Interestingly in the presentation section it gives options to offer 'this months offer of the Watchtower' or 'this months offer of the Awake'. I thought starting in January there would only be one of the magazines available and the other magazine being published and offered the next month.
I think the intention is to release a new issue every month, That issue will rotate between being a Watchtower or an Awake. But remember, the issues will no longer be prominently dated. So even if, for example, the new magazine published in February is the Awake, publishers will still be offering the January Watchtower in the month of February. The intention is to have the magazines date-less - like pseudo-brochures. That way there will no longer be "back-issues" for publishers to discard because of being wary of placing an old magazine that shows its date by virtue of it being prominently printed on the cover.
Watchtower knows that many magazines stay back and are wasted because of being back-dated. By making the magazines seemingly dateless, they hope to eliminate the "back-dated" stereotype so that much more magazines are placed and congs. monthly demands will thus reduce a bit, saving them on printing costs.

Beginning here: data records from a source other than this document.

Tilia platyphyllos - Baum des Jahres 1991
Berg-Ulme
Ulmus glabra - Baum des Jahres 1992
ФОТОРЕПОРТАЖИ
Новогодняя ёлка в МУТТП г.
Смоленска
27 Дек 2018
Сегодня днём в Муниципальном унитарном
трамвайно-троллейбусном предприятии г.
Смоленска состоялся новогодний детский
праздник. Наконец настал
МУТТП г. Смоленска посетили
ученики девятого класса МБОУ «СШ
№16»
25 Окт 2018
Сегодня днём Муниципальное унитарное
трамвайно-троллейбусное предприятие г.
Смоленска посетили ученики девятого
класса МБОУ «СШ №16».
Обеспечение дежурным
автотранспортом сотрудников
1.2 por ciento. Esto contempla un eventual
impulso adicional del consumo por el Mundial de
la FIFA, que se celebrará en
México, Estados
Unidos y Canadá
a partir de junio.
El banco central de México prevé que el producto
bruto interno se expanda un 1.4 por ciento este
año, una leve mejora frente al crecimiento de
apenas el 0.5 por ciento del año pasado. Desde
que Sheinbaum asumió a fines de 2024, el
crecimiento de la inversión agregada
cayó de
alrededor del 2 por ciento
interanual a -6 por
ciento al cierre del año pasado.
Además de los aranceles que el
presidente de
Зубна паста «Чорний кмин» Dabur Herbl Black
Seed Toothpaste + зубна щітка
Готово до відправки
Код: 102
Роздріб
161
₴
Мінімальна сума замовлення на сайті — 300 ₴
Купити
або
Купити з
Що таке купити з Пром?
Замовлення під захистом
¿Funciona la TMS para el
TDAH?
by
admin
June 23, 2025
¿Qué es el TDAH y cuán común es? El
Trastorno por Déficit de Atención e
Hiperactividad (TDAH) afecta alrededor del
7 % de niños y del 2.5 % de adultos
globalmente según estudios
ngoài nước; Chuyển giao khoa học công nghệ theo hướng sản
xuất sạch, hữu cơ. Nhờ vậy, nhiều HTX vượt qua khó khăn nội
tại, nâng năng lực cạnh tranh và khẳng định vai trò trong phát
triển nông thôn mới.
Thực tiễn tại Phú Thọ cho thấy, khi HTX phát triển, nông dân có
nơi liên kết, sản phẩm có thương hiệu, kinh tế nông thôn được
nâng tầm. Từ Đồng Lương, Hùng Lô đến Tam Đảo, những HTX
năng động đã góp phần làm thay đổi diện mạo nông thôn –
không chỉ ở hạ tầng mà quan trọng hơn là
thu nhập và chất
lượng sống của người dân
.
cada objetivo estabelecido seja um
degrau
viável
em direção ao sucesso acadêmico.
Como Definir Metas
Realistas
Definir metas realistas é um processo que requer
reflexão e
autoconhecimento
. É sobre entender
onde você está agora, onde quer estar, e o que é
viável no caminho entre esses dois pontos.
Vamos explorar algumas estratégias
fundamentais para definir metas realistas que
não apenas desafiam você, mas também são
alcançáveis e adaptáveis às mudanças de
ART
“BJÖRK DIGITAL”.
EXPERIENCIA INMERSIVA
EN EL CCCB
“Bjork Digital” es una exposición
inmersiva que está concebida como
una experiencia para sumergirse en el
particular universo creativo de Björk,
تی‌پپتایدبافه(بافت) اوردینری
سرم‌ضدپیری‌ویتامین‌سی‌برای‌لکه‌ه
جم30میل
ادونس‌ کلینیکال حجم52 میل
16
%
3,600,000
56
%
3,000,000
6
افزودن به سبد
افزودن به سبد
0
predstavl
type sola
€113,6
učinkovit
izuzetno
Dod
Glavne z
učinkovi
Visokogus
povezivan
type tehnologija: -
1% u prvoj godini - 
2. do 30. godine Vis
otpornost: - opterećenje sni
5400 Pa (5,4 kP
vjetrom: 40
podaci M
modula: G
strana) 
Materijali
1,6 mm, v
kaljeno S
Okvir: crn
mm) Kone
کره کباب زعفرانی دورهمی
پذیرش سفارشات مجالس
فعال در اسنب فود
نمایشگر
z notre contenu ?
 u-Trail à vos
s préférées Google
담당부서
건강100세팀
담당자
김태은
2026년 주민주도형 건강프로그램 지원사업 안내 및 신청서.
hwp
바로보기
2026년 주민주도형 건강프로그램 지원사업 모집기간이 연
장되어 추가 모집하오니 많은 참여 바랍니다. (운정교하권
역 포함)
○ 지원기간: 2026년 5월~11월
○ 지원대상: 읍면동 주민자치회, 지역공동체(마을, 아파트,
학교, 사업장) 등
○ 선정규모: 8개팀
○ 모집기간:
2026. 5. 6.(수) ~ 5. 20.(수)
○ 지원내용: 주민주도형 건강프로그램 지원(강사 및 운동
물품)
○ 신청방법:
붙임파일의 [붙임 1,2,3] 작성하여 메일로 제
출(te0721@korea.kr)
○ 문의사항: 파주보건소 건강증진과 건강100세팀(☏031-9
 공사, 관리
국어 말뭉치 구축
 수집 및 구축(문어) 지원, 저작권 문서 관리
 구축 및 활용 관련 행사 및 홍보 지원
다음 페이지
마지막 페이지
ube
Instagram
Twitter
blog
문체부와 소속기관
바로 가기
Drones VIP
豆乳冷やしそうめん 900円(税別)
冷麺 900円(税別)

But I suspect that this latest change is just a transition to another change - eliminating one of the magazines altogether and printing a single named magazine every month, or maybe printing a single 32-page quarterly - once every 3 months, maybe even with a new name that includes the word "quarterly" to make it sound meaty - which will effectively reduce their magazine printing by 33%, the equivalent of printing less than 11 pages per month!
I suspect this to be the case because the latest change just seems too unorthodox to be a well thought-out long term adjustment. It seems more like an emergency stabilization/transition measure until they come up with a better long-term strategy.